Concentration of power
Canwest was often cited as an example of how the ownership of Canadian media has become concentrated in the hands of a few individuals and large corporations. Canwest founder Izzy Asper was known as a strong supporter of both Canada's Liberal Party and Israel's right-wing Likud party, and of many laissez-faire policies in both countries. Observers have suggested that Asper's political views have had a significant impact on news coverage at CanWest media outlets. For example, in 2002, Ottawa Citizen publisher Russell Mills was fired by Canwest after the paper published a series of articles exposing a financial scandal involving then Prime Minister Jean Chrétien.

Canwest's power in the marketplace was reflected in a contract that freelance contributors were required to sign. Until recently, standard industry practice was that freelancers sold the rights for one time use and only in Canada.

Editorial controversies
Since the 2000 acquisition of the major former Canadian newspaper holdings of Conrad Black's Hollinger International (now Sun-Times Media Group), including Canwest News Service, opposition has been expressed by some journalists, union spokespersons, politicians, and pundits about Canwest's enforcement of its corporate editorial positions. A 2001 decision to run regular uniform national editorials in all metropolitan dailies (except National Post), whereby local editorial boards could not take local positions on subjects of national editorials, ignited major national controversy and was subsequently withdrawn.

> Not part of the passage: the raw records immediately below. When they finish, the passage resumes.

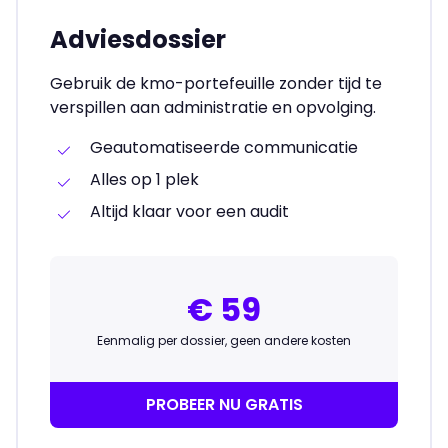
Adviesdossier
Gebruik de kmo-portefeuille zonder tijd te
verspillen aan administratie en opvolging.
Geautomatiseerde communicatie
Alles op 1 plek
Altijd klaar voor een audit
€ 59
Eenmalig per dossier, geen andere kosten
PROBEER NU GRATIS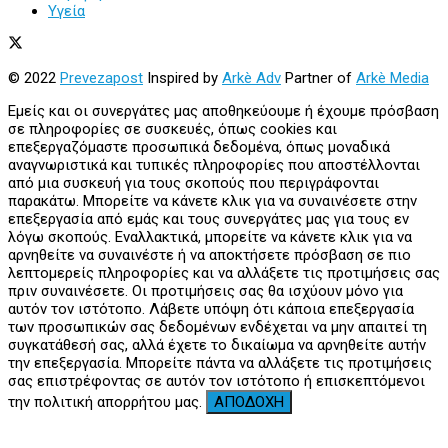
Υγεία
© 2022
Prevezapost
Inspired by
Arkè Adv
Partner of
Arkè Media
Εμείς και οι συνεργάτες μας αποθηκεύουμε ή έχουμε πρόσβαση
σε πληροφορίες σε συσκευές, όπως cookies και
επεξεργαζόμαστε προσωπικά δεδομένα, όπως μοναδικά
αναγνωριστικά και τυπικές πληροφορίες που αποστέλλονται
από μια συσκευή για τους σκοπούς που περιγράφονται
παρακάτω. Μπορείτε να κάνετε κλικ για να συναινέσετε στην
επεξεργασία από εμάς και τους συνεργάτες μας για τους εν
λόγω σκοπούς. Εναλλακτικά, μπορείτε να κάνετε κλικ για να
αρνηθείτε να συναινέστε ή να αποκτήσετε πρόσβαση σε πιο
λεπτομερείς πληροφορίες και να αλλάξετε τις προτιμήσεις σας
πριν συναινέσετε. Οι προτιμήσεις σας θα ισχύουν μόνο για
αυτόν τον ιστότοπο. Λάβετε υπόψη ότι κάποια επεξεργασία
των προσωπικών σας δεδομένων ενδέχεται να μην απαιτεί τη
συγκατάθεσή σας, αλλά έχετε το δικαίωμα να αρνηθείτε αυτήν
την επεξεργασία. Μπορείτε πάντα να αλλάξετε τις προτιμήσεις
σας επιστρέφοντας σε αυτόν τον ιστότοπο ή επισκεπτόμενοι
την πολιτική απορρήτου μας.
ΑΠΟΔΟΧΗ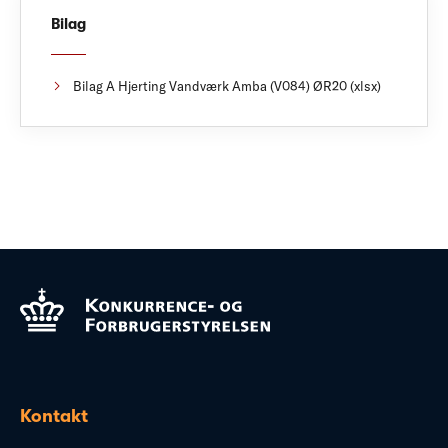
Bilag
Bilag A Hjerting Vandværk Amba (V084) ØR20 (xlsx)
Kontakt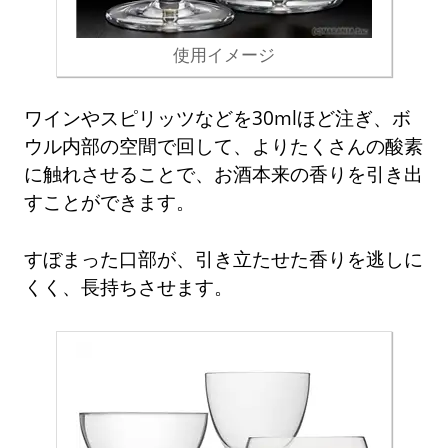
使用イメージ
ワインやスピリッツなどを30mlほど注ぎ、ボ
ウル内部の空間で回して、よりたくさんの酸素
に触れさせることで、お酒本来の香りを引き出
すことができます。
すぼまった口部が、引き立たせた香りを逃しに
くく、長持ちさせます。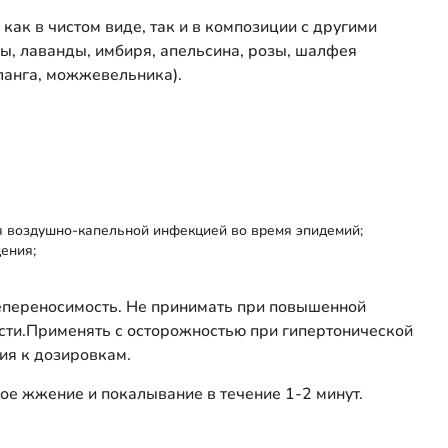
как в чистом виде, так и в композиции с другими
, лаванды, имбиря, апельсина, розы, шалфея
иланга, можжевельника).
я воздушно-капельной инфекцией во время эпидемий;
ения;
епереносимость. Не принимать при повышенной
сти.Применять с осторожностью при гипертониче­ской
ия к дозировкам.
ое жжение и покалы­вание в течение 1-2 минут.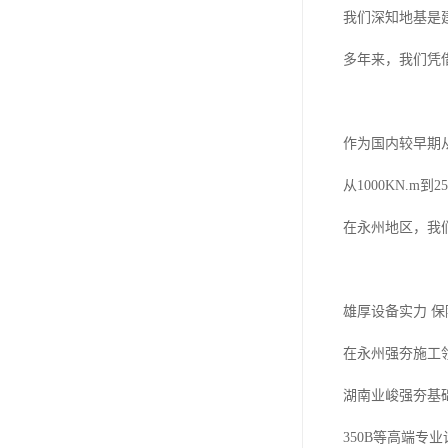
我们深知地基是
多年来，我们凭
作为国内较早期
从1000KN.m
在永州地区，我
雄厚设备实力 
在永州强夯施工
湖南业峻强夯基础
350B等高端专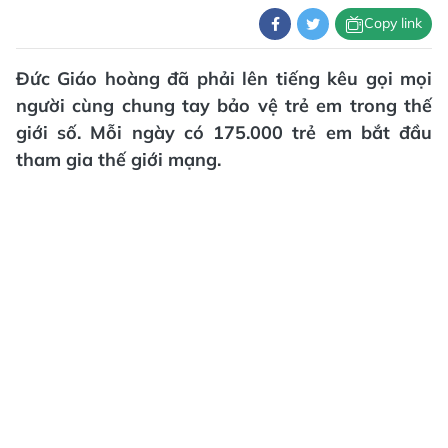
Copy link
Đức Giáo hoàng đã phải lên tiếng kêu gọi mọi
người cùng chung tay bảo vệ trẻ em trong thế
giới số. Mỗi ngày có 175.000 trẻ em bắt đầu
tham gia thế giới mạng.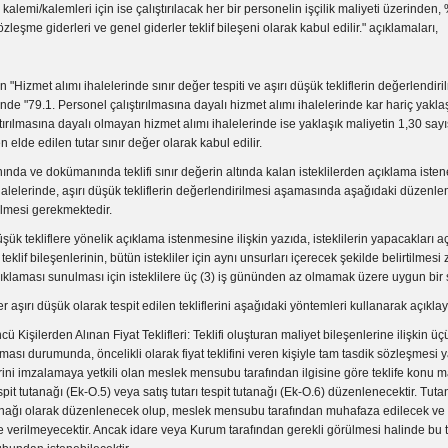
kalemi/kalemleri için ise çalıştırılacak her bir personelin işçilik maliyeti üzerinden
leşme giderleri ve genel giderler teklif bileşeni olarak kabul edilir." açıklamaları,
n "Hizmet alımı ihalelerinde sınır değer tespiti ve aşırı düşük tekliflerin değerlendiri
e "79.1. Personel çalıştırılmasına dayalı hizmet alımı ihalelerinde kar hariç yaklaşı
tırılmasına dayalı olmayan hizmet alımı ihalelerinde ise yaklaşık maliyetin 1,30 say
elde edilen tutar sınır değer olarak kabul edilir.
anında ve dokümanında teklifi sınır değerin altında kalan isteklilerden açıklama isten
halelerinde, aşırı düşük tekliflerin değerlendirilmesi aşamasında aşağıdaki düzenl
ilmesi gerekmektedir.
düşük tekliflere yönelik açıklama istenmesine ilişkin yazıda, isteklilerin yapacakları 
eklif bileşenlerinin, bütün istekliler için aynı unsurları içerecek şekilde belirtilmesi 
çıklaması sunulması için isteklilere üç (3) iş gününden az olmamak üzere uygun bir sü
ler aşırı düşük olarak tespit edilen tekliflerini aşağıdaki yöntemleri kullanarak açıklaya
ü Kişilerden Alınan Fiyat Teklifleri: Teklifi oluşturan maliyet bileşenlerine ilişkin ü
alınması durumunda, öncelikli olarak fiyat teklifini veren kişiyle tam tasdik sözleşmesi
ni imzalamaya yetkili olan meslek mensubu tarafından ilgisine göre teklife konu m
spit tutanağı (Ek-O.5) veya satış tutarı tespit tutanağı (Ek-O.6) düzenlenecektir. Tutan
anağı olarak düzenlenecek olup, meslek mensubu tarafından muhafaza edilecek ve fiy
 verilmeyecektir. Ancak idare veya Kurum tarafından gerekli görülmesi halinde bu 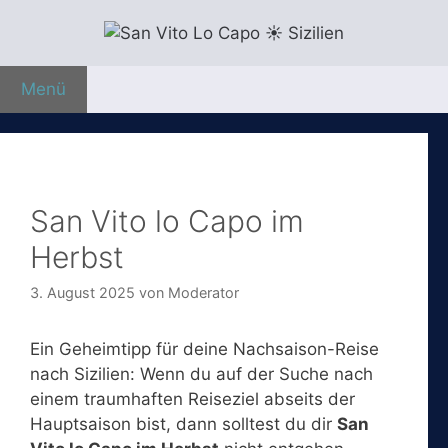
Zum
Inhalt
springen
Menü
San Vito lo Capo im
Herbst
3. August 2025
von
Moderator
Ein Geheimtipp für deine Nachsaison-Reise
nach Sizilien: Wenn du auf der Suche nach
einem traumhaften Reiseziel abseits der
Hauptsaison bist, dann solltest du dir
San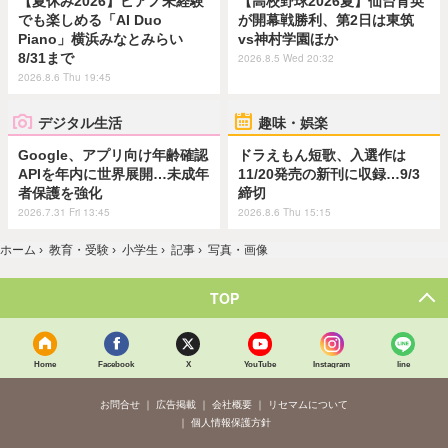
【夏休み2026】ピアノ未経験
【高校野球2026夏】仙台育英
でも楽しめる「AI Duo
が開幕戦勝利、第2日は東筑
Piano」横浜みなとみらい
vs神村学園ほか
8/31まで
2026.8.5 Wed 20:32
2026.8.6 Thu 19:45
デジタル生活
趣味・娯楽
Google、アプリ向け年齢確認
ドラえもん短歌、入選作は
APIを年内に世界展開…未成年
11/20発売の新刊に収録…9/3
者保護を強化
締切
2026.7.31 Fri 13:45
2026.8.6 Thu 15:15
ホーム
›
教育・受験
›
小学生
›
記事
›
写真・画像
TOP
Home
Facebook
X
YouTube
Instagram
line
お問合せ
広告掲載
会社概要
リセマムについて
個人情報保護方針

Conflict over Canwest editorial control and policy has focused in particular on three issues:

 The Liberal Party of Canada. Since Israel Asper's leadership of the Manitoba Liberal Party, the Asper family has been identified with Liberal politics and politicians. In July 2001, Southam national affairs columnist Lawrence Martin was fired after a column of his critical of Liberal Prime Minister Jean Chrétien was not published. Russell Mills, longtime publisher of The Ottawa Citizen, was fired in June 2002 after the newspaper called on Chrétien to resign. However, as of 2006, at least one Asper family member (David Asper) was publicly supporting the Conservatives.
 The government of Israel and conflict in the Middle East. Veteran Montreal Gazette reporter Bill Marsden has said that the Aspers "do not want any criticism of Israel. We do not run in our newspaper op-ed pieces that express criticism of Israel and what it is doing." A study released in 2006 by the Near East Cultural and Educational Foundation of Canada found that the National Post was 83.3 times more likely to report an Israeli child's death than a Palestinian child's death in its news articles' headlines or first paragraphs. In 2008 Canwest launched a lawsuit against the Palestine Media Collective for producing a newspaper parody of The Vancouver Sun that satirized this bias. In 2004, the Reuters news agency protested after Canwest altered newswire stories about the Iraq war and the Israeli–Palestinian conflict, such that Reuters felt it had inserted Canwest's own bias under Reuters bylines. The changes were apparently made in accordance with a Canwest policy to label certain groups as terrorists. Ottawa Citizen, a newspaper in the Canwest chain, made similar changes to a story by Associated Press.
 Canwest editorial control and management itself. In December 2001, staff members at The Montreal Gazette launched a Gazette Newsroom web page with an open letter, titled Media Giant Silences Local Voices: Canadian Journalism Under Attack, that got signed by 77 Gazette journalists as of 2002 January 23, opposing the national editorial policy, and the reporters among them participated in a byline strike, refusing to sign their names to their stories in the newspaper in protest. Management responded with a gag order. The next year, several journalists left The Halifax Daily News over similar conflicts, and ten journalists at The Regina Leader-Post were reprimanded or suspended after a byline strike to protest censorship of coverage of a speech in Regina by Toronto Star columnist and Canwest critic Haroon Siddiqui.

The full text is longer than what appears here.